BUENOS AIRES/NEW YORK (Reuters) – Argentina’s deal with the Paris Club group of country lenders to defer $2 billion in payments until March next year should give the country breathing room in even more critical debt talks: its $45 billion negotiation with the International Monetary Fund.
The Paris Club agreement over a “bridging” period until next year means Argentina will avoid a damaging default next month. It came with a commitment to strike a deal with the IMF by March 31 to revamp repayments it cannot make.
That should dispel fears about a deal collapse, analysts said, despite some $8.5 billion in payments to the Fund coming due between now and early next year. The talks are an acid test for the IMF, which extended its largest-ever facility to the country in 2018, though could not prevent economic crisis.
“The IMF deal risk is now close to zero,” said Siobahn Morden of Amherst Pierpont, who said the hard deadline as part of the Paris Club accord gave Argentina “breathing room” to push talks until after mid-term elections late this year.
It also marked a “political coup” for Economy Minister Martin Guzman, seen as a moderating influence within Argentina’s ruling Peronist coalition against the hard-line left wing of the party under Vice President Cristina Fernandez de Kirchner.
The South American nation has been grappling with a foreign currency debt crisis since 2019, when a sharp market crash sparked an outflow of reserves and a peso currency plunge. It defaulted on private debt last year before a more than $100 billion restructuring that strained ties with creditors.
Talks with the IMF have been buffeted by the sharp impact of the COVID-19 pandemic and tensions within the ruling coalition over a timeline for a deal. The initial aim had been to strike an agreement at the start of this year.
GRAPHIC: Argentina’s IMF Payments – https://graphics.reuters.com/ARGENTINA-DEBT/IMF/yzdvxloxxvx/chart.png
Argentine traders said the Paris Club deal and clarity over an IMF deadline was important to avoid turbulence in the second half of the year, with elections in November and the Peronists looking to protect their strong position in Congress.

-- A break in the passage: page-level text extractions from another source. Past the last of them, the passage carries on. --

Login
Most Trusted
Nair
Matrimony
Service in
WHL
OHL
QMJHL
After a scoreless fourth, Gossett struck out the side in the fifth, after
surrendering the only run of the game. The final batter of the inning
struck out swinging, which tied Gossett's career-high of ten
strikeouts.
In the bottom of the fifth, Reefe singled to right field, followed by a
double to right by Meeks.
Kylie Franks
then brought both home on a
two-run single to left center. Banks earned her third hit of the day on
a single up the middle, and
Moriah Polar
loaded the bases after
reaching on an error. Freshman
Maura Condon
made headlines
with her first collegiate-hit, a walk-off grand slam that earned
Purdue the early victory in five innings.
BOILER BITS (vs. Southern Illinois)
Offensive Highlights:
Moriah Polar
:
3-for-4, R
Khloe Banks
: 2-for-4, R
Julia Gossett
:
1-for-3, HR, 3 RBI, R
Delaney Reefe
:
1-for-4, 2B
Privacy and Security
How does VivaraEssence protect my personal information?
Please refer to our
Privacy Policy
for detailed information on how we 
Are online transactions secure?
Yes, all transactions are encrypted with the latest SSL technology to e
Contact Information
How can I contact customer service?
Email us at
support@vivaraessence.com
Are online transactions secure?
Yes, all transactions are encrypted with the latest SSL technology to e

The Paris Club, which has a long history with Argentina, includes among its members the United States, Germany, Brazil and Japan, which are also members of the IMF.

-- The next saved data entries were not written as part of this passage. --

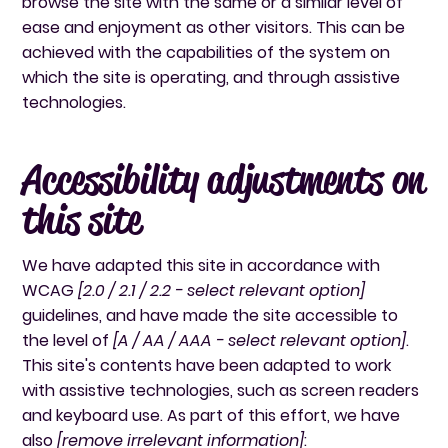
browse the site with the same or a similar level of
ease and enjoyment as other visitors. This can be
achieved with the capabilities of the system on
which the site is operating, and through assistive
technologies.
Accessibility adjustments on
this site
We have adapted this site in accordance with
WCAG
[2.0 / 2.1 / 2.2 - select relevant option]
guidelines, and have made the site accessible to
the level of
[A / AA / AAA - select relevant option]
.
This site's contents have been adapted to work
with assistive technologies, such as screen readers
and keyboard use. As part of this effort, we have
also
[remove irrelevant information]
:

“This helps buy time in the key talks with the IMF, and clearly turns on the switch for a planned agreement in 2022,” said an analyst at a foreign bank in Buenos Aires who asked not to be named.
“This will help get past the legislative elections without political upheavals that could complicate things for the ruling party,” he said.

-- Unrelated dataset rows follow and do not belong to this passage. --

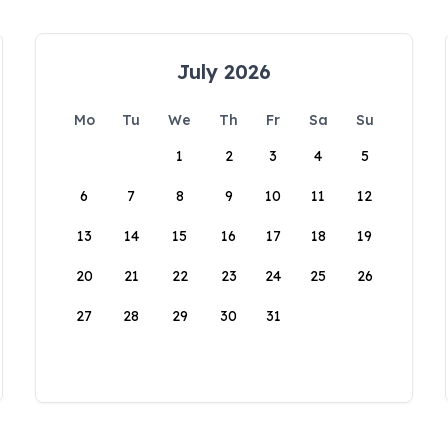
July 2026
Mo
Tu
We
Th
Fr
Sa
Su
1
2
3
4
5
6
7
8
9
10
11
12
13
14
15
16
17
18
19
20
21
22
23
24
25
26
27
28
29
30
31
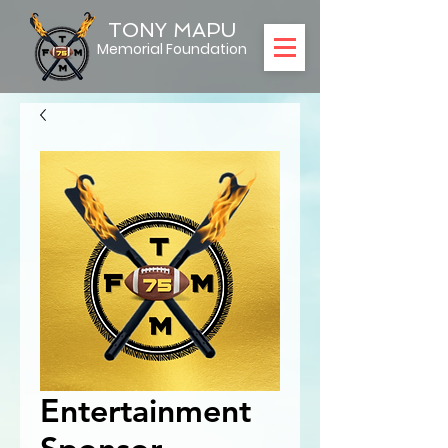
TONY MAPU
Memorial Foundation
Entertainment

The IMF on Thursday said it welcomed Argentina’s deal with the Paris Club, though it had no timeline currently for a new agreement. Some $2.6 billion in payments are due before the planned Nov. 14 mid-term vote.
Some analysts said that even with an IMF deal, Argentina’s problems would persist, with rising poverty levels, runaway inflation and tight capital controls still in place.
“We expect that both sides will thrash out a fresh agreement within the next 12 months,” said Nikhil Sanghani at Capital Economics, who added that Argentina’s government seemed to be playing a game of ‘who blinks first’ with the IMF.
“But we doubt that this would be enough to steer Argentina away from another crisis later this decade,” he said.